Après une absence de deux décennies, le Gabon a procédé au lancement officiel de son Rapport national sur le développement humain (RNDH 2026) ce vendredi 3 juillet à Libreville. Ce document structurant, élaboré conjointement par le ministère de la Planification et de la Prospective et le Programme des Nations unies pour le développement (PNUD), propose un état des lieux exhaustif du pays. Il s’inscrit dans un contexte où les autorités de transition s’efforcent de définir une nouvelle voie vers une croissance véritablement inclusive, en plaçant la jeunesse, l’employabilité et l’entrepreneuriat au cœur de leurs préoccupations.
Le RNDH met en lumière une réalité contrastée : alors que l’indice de développement humain (IDH) gabonais a enregistré une progression notable de 46 % sur la période étudiée, stimulée par des avancées en matière de scolarisation, d’espérance de vie et d’accès aux services sociaux fondamentaux, le revenu national brut par habitant a simultanément chuté de 31 %. Cette divergence marque une déconnexion frappante entre les progrès sociaux agrégés et la situation économique concrète vécue par les ménages gabonais.
Un modèle de développement gabonais en question
Cette disparité statistique interpelle particulièrement pour un pays classé parmi les économies à revenu intermédiaire de la tranche supérieure, longtemps perçu comme singulier en Afrique centrale en raison de sa faible densité démographique et de sa richesse pétrolière. Le rapport suggère que les bénéfices des périodes de croissance antérieures n’ont pas été équitablement redistribués, et que la forte dépendance aux hydrocarbures a fragilisé la capacité de l’économie à générer des revenus durables pour une population en constante augmentation. La problématique du partage de la valeur créée devient ainsi un enjeu central.
L’analyse croisée de ces indicateurs révèle également les limites d’un modèle rentier parvenu à maturité. Si les avancées sociales, notamment dans les secteurs de la santé et de l’éducation, ont été consolidées au fil des décennies grâce à un investissement public soutenu, la productivité, la diversification économique et la création de richesses dans le secteur privé peinent à suivre le rythme. La conséquence directe est une érosion du pouvoir d’achat réel, malgré une amélioration apparente des indicateurs de bien-être humain sur le papier.
La jeunesse et l’employabilité, piliers d’une nouvelle stratégie
Le choix thématique du rapport n’est pas anodin. La jeunesse gabonaise, majoritairement urbaine et éduquée, est confrontée à un chômage structurel persistant, que les précédentes stratégies de développement n’ont pas réussi à résorber. Le RNDH souligne l’impératif de repenser l’articulation entre le système éducatif, le marché du travail et le tissu entrepreneurial. Une attention particulière est portée aux métiers d’avenir, à la formation technique et à l’accompagnement des initiatives entrepreneuriales. L’employabilité s’affirme comme un facteur essentiel de stabilité sociale et de dynamisme économique.
Le document préconise un renforcement des dispositifs de financement dédiés aux petites et moyennes entreprises, ainsi qu’une meilleure synergie entre les programmes publics d’aide à l’entrepreneuriat. Il met également en évidence les lacunes en matière d’infrastructures numériques et de compétences techniques, qui freinent l’insertion professionnelle des jeunes diplômés. Ces conclusions offrent aux autorités de la transition une base solide et documentée pour orienter leurs décisions budgétaires et leurs réformes en cours.

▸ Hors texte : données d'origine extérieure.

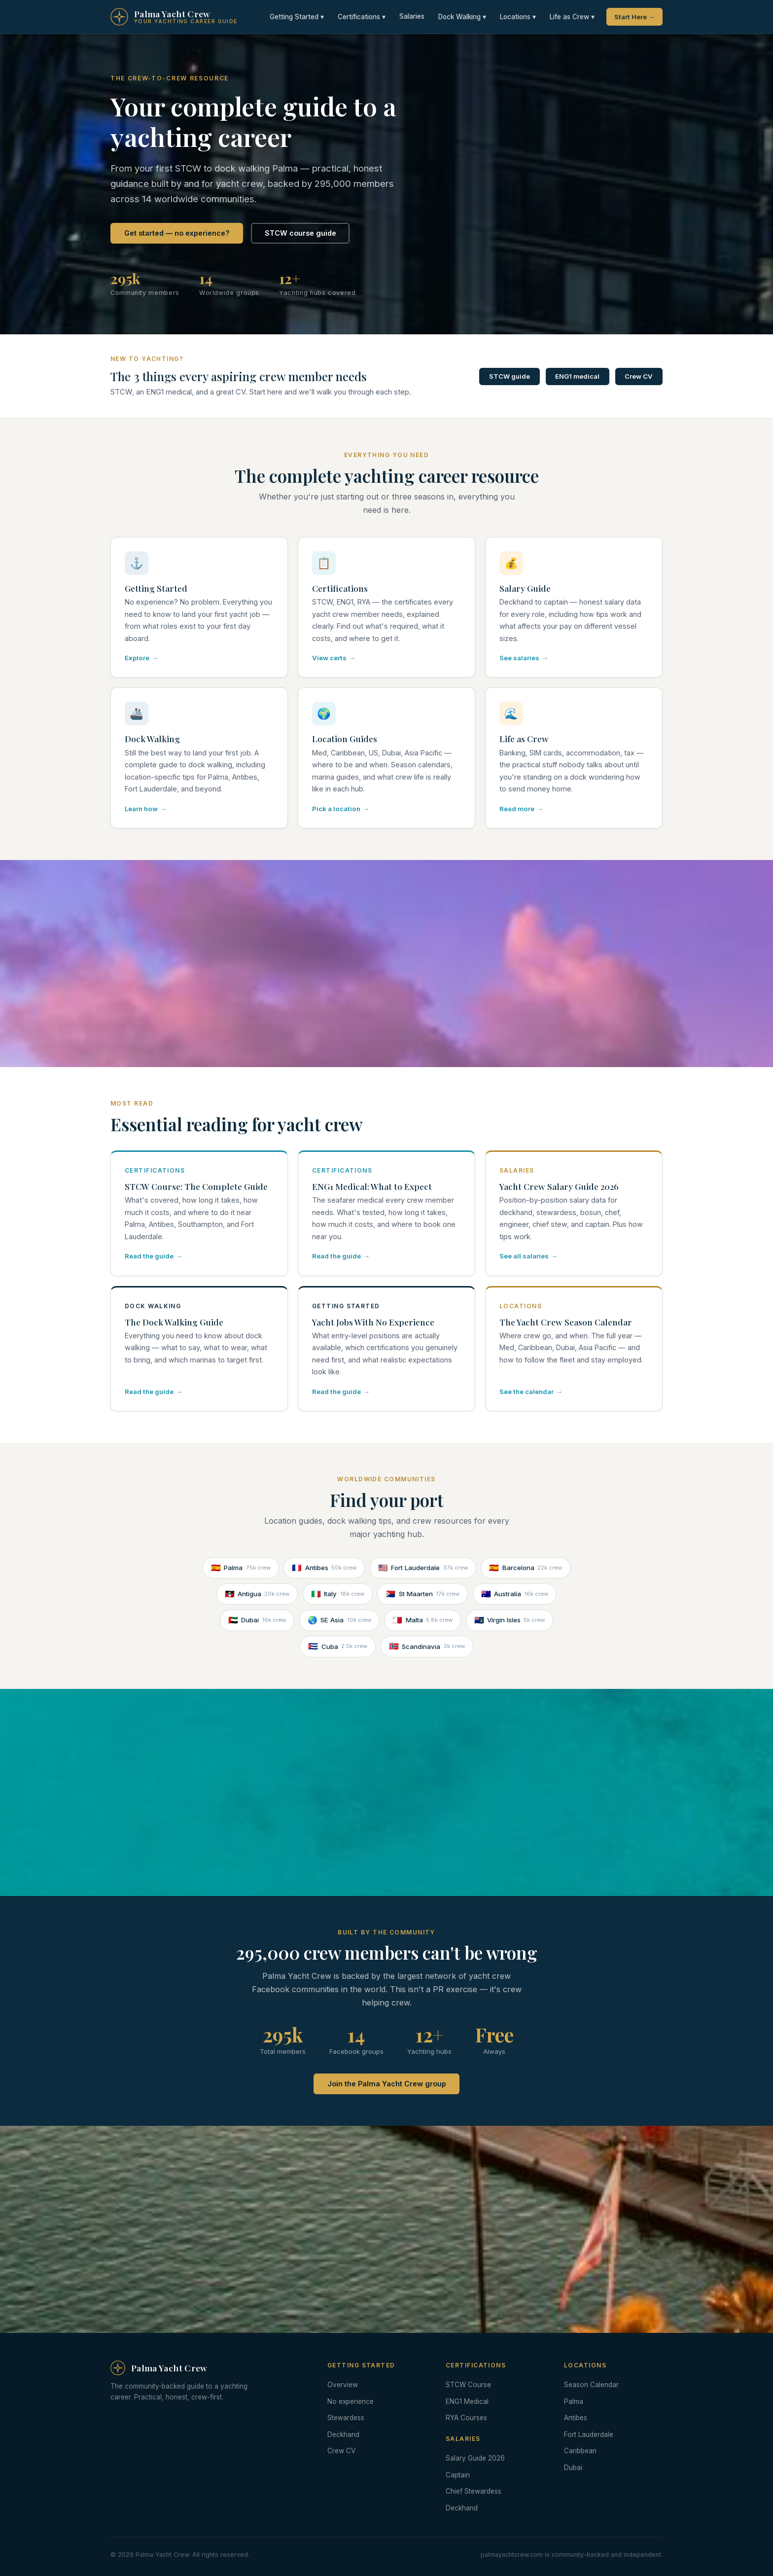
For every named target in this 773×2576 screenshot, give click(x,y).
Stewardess (345, 2418)
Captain (458, 2475)
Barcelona (525, 1567)
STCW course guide (300, 233)
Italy (337, 1594)
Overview (342, 2385)
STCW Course (468, 2385)
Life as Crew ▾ (572, 17)
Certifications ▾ (362, 17)
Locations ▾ (518, 17)
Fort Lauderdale (423, 1567)
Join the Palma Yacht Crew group (386, 2083)
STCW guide (509, 376)
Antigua (257, 1594)
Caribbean (580, 2451)
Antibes (324, 1567)
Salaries (411, 16)
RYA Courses (466, 2418)
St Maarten (422, 1594)
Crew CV (639, 376)
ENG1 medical (577, 376)
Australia (515, 1594)
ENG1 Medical (467, 2401)
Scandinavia (427, 1646)
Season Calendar (591, 2385)
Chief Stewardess (473, 2491)
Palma (241, 1567)
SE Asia (339, 1620)
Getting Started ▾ (297, 17)
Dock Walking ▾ (462, 17)
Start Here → (634, 17)
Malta (422, 1620)
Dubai (257, 1620)
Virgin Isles (509, 1620)
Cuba (337, 1646)
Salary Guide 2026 (475, 2458)
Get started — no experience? (177, 233)
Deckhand (343, 2434)
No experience (350, 2401)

Un référentiel stratégique pour la transition gabonaise
Le retour de ce rapport, après deux décennies d’interruption, marque une évolution significative dans l’approche méthodologique du développement au Gabon. Le PNUD, qui apporte son soutien technique à cette initiative, y voit une opportunité de réorienter les politiques publiques vers une vision multidimensionnelle du développement, au-delà des seuls indicateurs macroéconomiques. Pour le gouvernement de Libreville, cet exercice constitue un référentiel commun précieux pour les ministères sectoriels, les partenaires techniques et financiers, et l’ensemble des acteurs de la société civile.
Cependant, le défi majeur réside désormais dans la concrétisation des recommandations. Un diagnostic aussi robuste ne prend tout son sens que par les actions qu’il inspire. À court terme, les autorités gabonaises devront transformer les préconisations du RNDH 2026 en réformes tangibles, notamment dans les domaines de la formation professionnelle, du financement de l’économie et de la gouvernance des ressources naturelles. La crédibilité de la transition politique en dépendra, d’autant plus que les attentes de la population en matière d’emploi et de pouvoir d’achat demeurent particulièrement élevées.